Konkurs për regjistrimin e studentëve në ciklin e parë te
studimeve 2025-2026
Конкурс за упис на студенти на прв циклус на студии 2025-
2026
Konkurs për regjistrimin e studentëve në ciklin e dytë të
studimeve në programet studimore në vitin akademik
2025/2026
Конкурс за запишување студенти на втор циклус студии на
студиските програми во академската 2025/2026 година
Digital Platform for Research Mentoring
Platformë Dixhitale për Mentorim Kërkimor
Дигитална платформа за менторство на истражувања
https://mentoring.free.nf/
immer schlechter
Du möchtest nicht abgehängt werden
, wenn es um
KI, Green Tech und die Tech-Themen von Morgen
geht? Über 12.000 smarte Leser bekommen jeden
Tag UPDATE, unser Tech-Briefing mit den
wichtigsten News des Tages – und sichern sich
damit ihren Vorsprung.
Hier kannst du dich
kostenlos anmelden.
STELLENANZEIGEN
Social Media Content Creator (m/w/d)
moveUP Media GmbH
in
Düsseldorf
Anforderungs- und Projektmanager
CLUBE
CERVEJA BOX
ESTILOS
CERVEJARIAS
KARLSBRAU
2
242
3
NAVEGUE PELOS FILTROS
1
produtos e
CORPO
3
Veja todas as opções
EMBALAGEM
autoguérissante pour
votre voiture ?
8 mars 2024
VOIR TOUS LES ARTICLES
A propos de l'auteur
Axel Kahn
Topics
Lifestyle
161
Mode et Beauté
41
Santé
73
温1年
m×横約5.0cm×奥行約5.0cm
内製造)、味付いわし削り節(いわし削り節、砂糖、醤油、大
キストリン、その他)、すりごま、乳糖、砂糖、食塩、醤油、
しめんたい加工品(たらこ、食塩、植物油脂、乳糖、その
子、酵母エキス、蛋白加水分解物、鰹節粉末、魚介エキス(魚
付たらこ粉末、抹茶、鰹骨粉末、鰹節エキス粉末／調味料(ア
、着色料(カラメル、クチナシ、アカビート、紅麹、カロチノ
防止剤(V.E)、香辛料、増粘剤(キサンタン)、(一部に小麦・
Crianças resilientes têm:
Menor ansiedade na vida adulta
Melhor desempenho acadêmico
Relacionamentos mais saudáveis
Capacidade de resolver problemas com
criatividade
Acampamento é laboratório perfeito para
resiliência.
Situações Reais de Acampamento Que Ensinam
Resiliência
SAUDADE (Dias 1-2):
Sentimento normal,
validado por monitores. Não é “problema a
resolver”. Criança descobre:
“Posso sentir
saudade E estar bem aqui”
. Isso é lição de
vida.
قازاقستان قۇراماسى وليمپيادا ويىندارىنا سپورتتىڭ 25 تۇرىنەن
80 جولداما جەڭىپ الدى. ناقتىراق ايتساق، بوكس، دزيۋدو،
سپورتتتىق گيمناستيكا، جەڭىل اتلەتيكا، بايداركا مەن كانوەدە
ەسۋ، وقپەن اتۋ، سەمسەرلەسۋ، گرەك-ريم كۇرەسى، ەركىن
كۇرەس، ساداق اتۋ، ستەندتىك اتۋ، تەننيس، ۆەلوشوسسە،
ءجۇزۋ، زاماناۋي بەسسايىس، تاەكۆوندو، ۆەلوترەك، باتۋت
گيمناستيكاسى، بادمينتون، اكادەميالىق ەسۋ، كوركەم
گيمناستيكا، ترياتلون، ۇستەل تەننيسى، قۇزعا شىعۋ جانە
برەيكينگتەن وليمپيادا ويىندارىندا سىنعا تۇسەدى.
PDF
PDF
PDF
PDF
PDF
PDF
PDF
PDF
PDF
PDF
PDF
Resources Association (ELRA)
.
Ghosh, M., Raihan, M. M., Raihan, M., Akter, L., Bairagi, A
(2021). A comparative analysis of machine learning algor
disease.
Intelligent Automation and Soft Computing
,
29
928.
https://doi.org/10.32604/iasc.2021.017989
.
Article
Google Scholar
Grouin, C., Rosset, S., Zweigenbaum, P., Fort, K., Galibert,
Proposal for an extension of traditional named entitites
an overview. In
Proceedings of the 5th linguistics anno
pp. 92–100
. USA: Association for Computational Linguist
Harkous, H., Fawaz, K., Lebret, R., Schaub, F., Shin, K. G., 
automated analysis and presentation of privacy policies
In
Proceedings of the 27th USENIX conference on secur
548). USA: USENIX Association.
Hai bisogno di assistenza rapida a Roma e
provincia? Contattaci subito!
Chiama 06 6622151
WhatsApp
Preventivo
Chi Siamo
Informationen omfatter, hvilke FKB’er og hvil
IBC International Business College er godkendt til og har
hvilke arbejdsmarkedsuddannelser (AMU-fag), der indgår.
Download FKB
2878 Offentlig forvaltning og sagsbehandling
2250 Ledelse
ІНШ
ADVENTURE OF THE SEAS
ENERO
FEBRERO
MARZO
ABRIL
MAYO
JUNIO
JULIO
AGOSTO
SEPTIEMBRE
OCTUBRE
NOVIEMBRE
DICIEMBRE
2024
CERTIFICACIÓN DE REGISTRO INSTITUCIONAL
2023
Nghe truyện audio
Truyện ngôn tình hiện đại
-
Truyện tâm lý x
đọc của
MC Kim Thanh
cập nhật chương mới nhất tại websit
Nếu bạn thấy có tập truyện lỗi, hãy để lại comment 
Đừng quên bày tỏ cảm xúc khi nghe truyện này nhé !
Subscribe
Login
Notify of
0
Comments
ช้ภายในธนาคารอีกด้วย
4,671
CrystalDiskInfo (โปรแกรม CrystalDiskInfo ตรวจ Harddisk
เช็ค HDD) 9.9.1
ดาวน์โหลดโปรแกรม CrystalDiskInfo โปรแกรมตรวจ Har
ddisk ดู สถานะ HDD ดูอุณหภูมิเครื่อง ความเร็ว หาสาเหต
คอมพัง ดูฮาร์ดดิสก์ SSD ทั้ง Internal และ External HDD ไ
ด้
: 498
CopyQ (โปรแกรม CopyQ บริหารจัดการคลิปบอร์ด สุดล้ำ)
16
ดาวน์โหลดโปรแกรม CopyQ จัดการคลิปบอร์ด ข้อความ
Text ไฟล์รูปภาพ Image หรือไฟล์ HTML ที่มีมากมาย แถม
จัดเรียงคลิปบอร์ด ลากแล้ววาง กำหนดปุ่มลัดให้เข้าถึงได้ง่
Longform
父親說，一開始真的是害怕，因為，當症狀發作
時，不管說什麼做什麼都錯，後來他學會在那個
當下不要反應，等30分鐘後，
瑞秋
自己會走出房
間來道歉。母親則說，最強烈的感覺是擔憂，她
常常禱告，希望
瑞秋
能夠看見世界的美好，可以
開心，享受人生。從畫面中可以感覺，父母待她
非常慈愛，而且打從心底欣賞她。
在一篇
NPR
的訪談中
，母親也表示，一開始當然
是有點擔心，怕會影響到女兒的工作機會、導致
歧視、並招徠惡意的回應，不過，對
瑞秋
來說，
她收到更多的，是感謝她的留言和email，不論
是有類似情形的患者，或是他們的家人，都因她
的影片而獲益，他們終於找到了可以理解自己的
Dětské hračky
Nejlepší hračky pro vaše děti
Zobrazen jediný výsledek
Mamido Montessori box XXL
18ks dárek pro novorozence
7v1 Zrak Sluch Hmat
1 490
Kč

= = = = =

* **PROBLEM REQUIREMENTS**
Only the lines from the one containing "當下不要反應，等30分鐘後，" through the last line of the material belong in your answer; output them exactly.

* **RESULT**
當下不要反應，等30分鐘後，
瑞秋
自己會走出房
間來道歉。母親則說，最強烈的感覺是擔憂，她
常常禱告，希望
瑞秋
能夠看見世界的美好，可以
開心，享受人生。從畫面中可以感覺，父母待她
非常慈愛，而且打從心底欣賞她。
在一篇
NPR
的訪談中
，母親也表示，一開始當然
是有點擔心，怕會影響到女兒的工作機會、導致
歧視、並招徠惡意的回應，不過，對
瑞秋
來說，
她收到更多的，是感謝她的留言和email，不論
是有類似情形的患者，或是他們的家人，都因她
的影片而獲益，他們終於找到了可以理解自己的
Dětské hračky
Nejlepší hračky pro vaše děti
Zobrazen jediný výsledek
Mamido Montessori box XXL
18ks dárek pro novorozence
7v1 Zrak Sluch Hmat
1 490
Kč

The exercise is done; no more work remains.